Alembic Migration Example Explanation

This document explains the Alembic migration example we've set up.

Overview

The example demonstrates how to:

Set up an Alembic environment for a SQLite database
Define models using SQLAlchemy
Create and run database migrations
Add new columns and tables to an existing database schema

Key features demonstrated:

Declarative model definition
Relationship between tables
Adding columns to existing tables
Creating new tables
Providing both upgrade and downgrade paths

This setup allows for:

Tracking various data sources
Storing raw data with timestamps
Adding a data quality metric later
Creating a separate table for processed data

These scenarios reflect real-world data engineering tasks like expanding data models, improving data quality tracking, and separating raw and processed data.

Project Structure

alembic_example/
├── alembic/
│   ├── versions/
│   │   ├── <revision_id>_add_data_quality_column.py
│   │   └── <revision_id>_create_processed_data_table.py
│   └── env.py
├── alembic.ini
└── models.py

Code Explanation

Model Definition (models.py)

from sqlalchemy import Column, Integer, String, DateTime, ForeignKey
from sqlalchemy.ext.declarative import declarative_base
from sqlalchemy.orm import relationship

Base = declarative_base()

class DataSource(Base):
    __tablename__ = 'data_sources'
    id = Column(Integer, primary_key=True)
    name = Column(String(100), nullable=False)
    url = Column(String(500), nullable=False)
    type = Column(String(50), nullable=False)

class RawData(Base):
    __tablename__ = 'raw_data'
    id = Column(Integer, primary_key=True)
    source_id = Column(Integer, ForeignKey('data_sources.id'))
    timestamp = Column(DateTime, nullable=False)
    content = Column(String, nullable=False)

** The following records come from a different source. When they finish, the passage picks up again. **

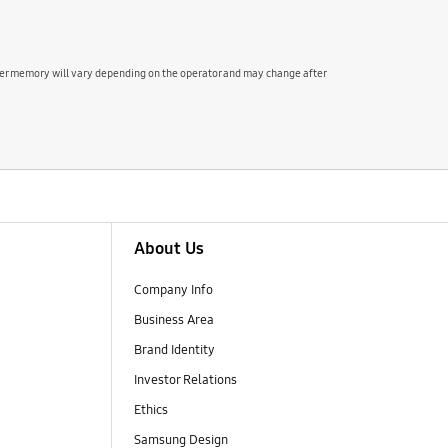
user memory will vary depending on the operator and may change after
About Us
Company Info
Business Area
Brand Identity
Investor Relations
Ethics
Samsung Design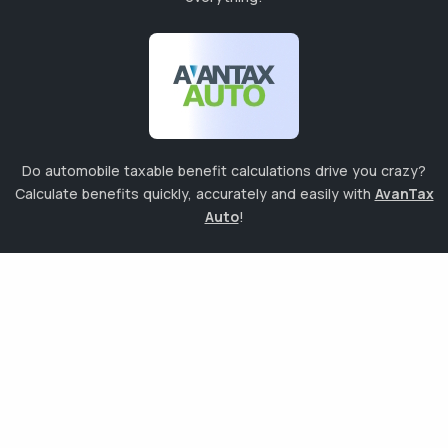
Do automobile taxable benefit calculations drive you crazy?
Calculate benefits quickly, accurately and easily with
AvanTax
Auto
!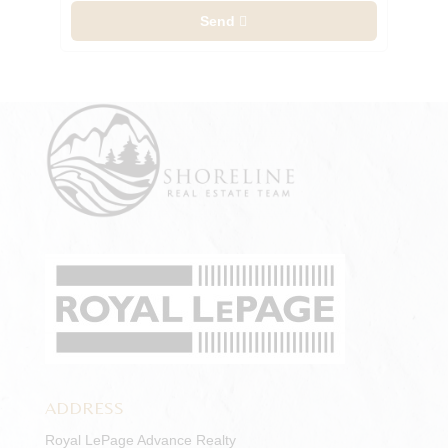
Send
ADDRESS
Royal LePage Advance Realty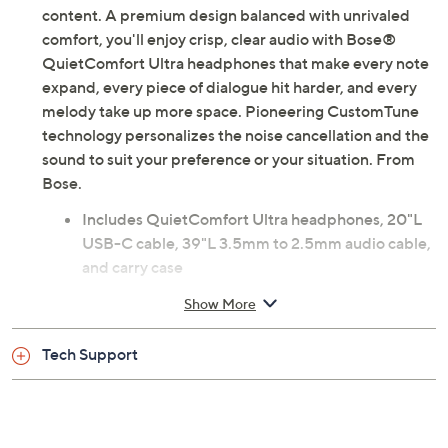
content. A premium design balanced with unrivaled
comfort, you'll enjoy crisp, clear audio with Bose®
QuietComfort Ultra headphones that make every note
expand, every piece of dialogue hit harder, and every
melody take up more space. Pioneering CustomTune
technology personalizes the noise cancellation and the
sound to suit your preference or your situation. From
Bose.
Includes QuietComfort Ultra headphones, 20"L
USB-C cable, 39"L 3.5mm to 2.5mm audio cable,
and carry case
Bluetooth 5.4 wireless technology
Show More
Noise canceling technology
Touch controls
Tech Support
CustomTune technology
Quiet, aware, and immersion modes
Measures 1.7" x 6.2" x 8"; weighs 0.5 lb
Imported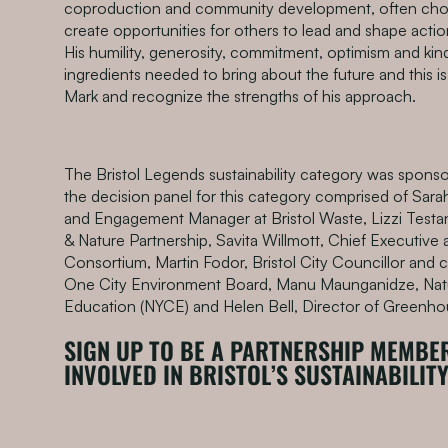
coproduction and community development, often choo
create opportunities for others to lead and shape action 
His humility, generosity, commitment, optimism and kin
ingredients needed to bring about the future and this i
Mark and recognize the strengths of his approach.
The Bristol Legends sustainability category was spons
the decision panel for this category comprised of Sarah
and Engagement Manager at Bristol Waste, Lizzi Testan
& Nature Partnership, Savita Willmott, Chief Executive a
Consortium, Martin Fodor, Bristol City Councillor and c
One City Environment Board, Manu Maunganidze, Nat
Education (NYCE) and Helen Bell, Director of Greenh
SIGN UP TO BE A PARTNERSHIP MEMBE
INVOLVED IN BRISTOL’S SUSTAINABILIT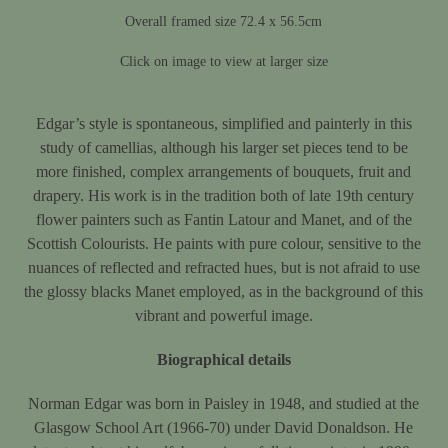
Overall framed size 72.4 x 56.5cm
Click on image to view at larger size
Edgar’s style is spontaneous, simplified and painterly in this
study of camellias, although his larger set pieces tend to be
more finished, complex arrangements of bouquets, fruit and
drapery. His work is in the tradition both of late 19th century
flower painters such as Fantin Latour and Manet, and of the
Scottish Colourists. He paints with pure colour, sensitive to the
nuances of reflected and refracted hues, but is not afraid to use
the glossy blacks Manet employed, as in the background of this
vibrant and powerful image.
Biographical details
Norman Edgar was born in Paisley in 1948, and studied at the
Glasgow School Art (1966-70) under David Donaldson. He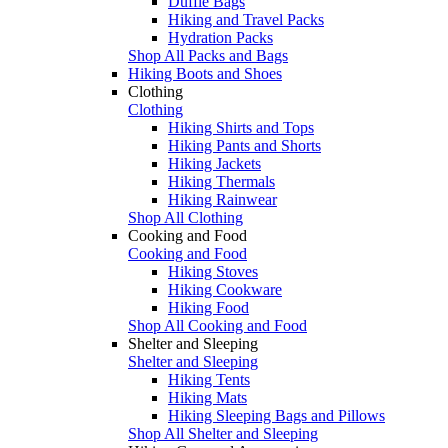
Duffle Bags
Hiking and Travel Packs
Hydration Packs
Shop All Packs and Bags
Hiking Boots and Shoes
Clothing
Clothing
Hiking Shirts and Tops
Hiking Pants and Shorts
Hiking Jackets
Hiking Thermals
Hiking Rainwear
Shop All Clothing
Cooking and Food
Cooking and Food
Hiking Stoves
Hiking Cookware
Hiking Food
Shop All Cooking and Food
Shelter and Sleeping
Shelter and Sleeping
Hiking Tents
Hiking Mats
Hiking Sleeping Bags and Pillows
Shop All Shelter and Sleeping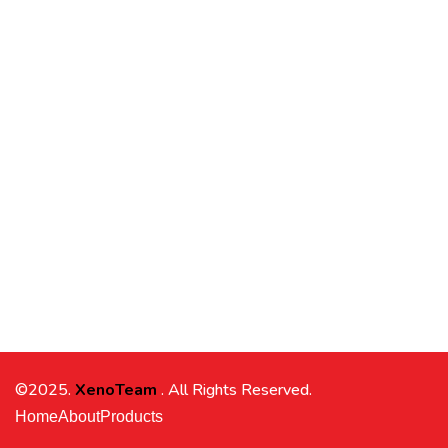
©2025.
XenoTeam
. All Rights Reserved.
Home
About
Products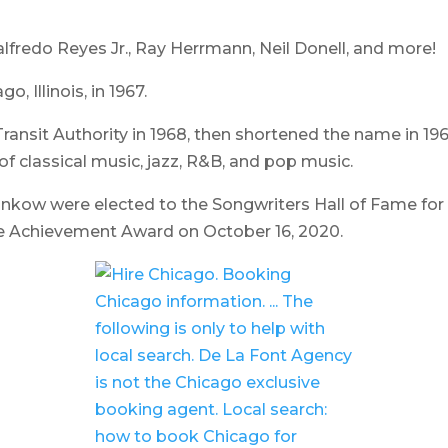
edo Reyes Jr., Ray Herrmann, Neil Donell,
and more!
 Illinois, in 1967.
nsit Authority in 1968, then shortened the name in 1969
f classical music, jazz, R&B, and pop music.
nkow were elected to the Songwriters Hall of Fame for 
e Achievement Award on October 16, 2020.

    source = relationship("DataSource")

This file defines two models: DataSource and RawData, representing a basic data ingestion system.

Migration Scripts

Two migration scripts are created:

Add data quality column:

def upgrade():
    op.add_column('raw_data', sa.Column('data_quality', sa.Float))

def downgrade():
    op.drop_column('raw_data', 'data_quality')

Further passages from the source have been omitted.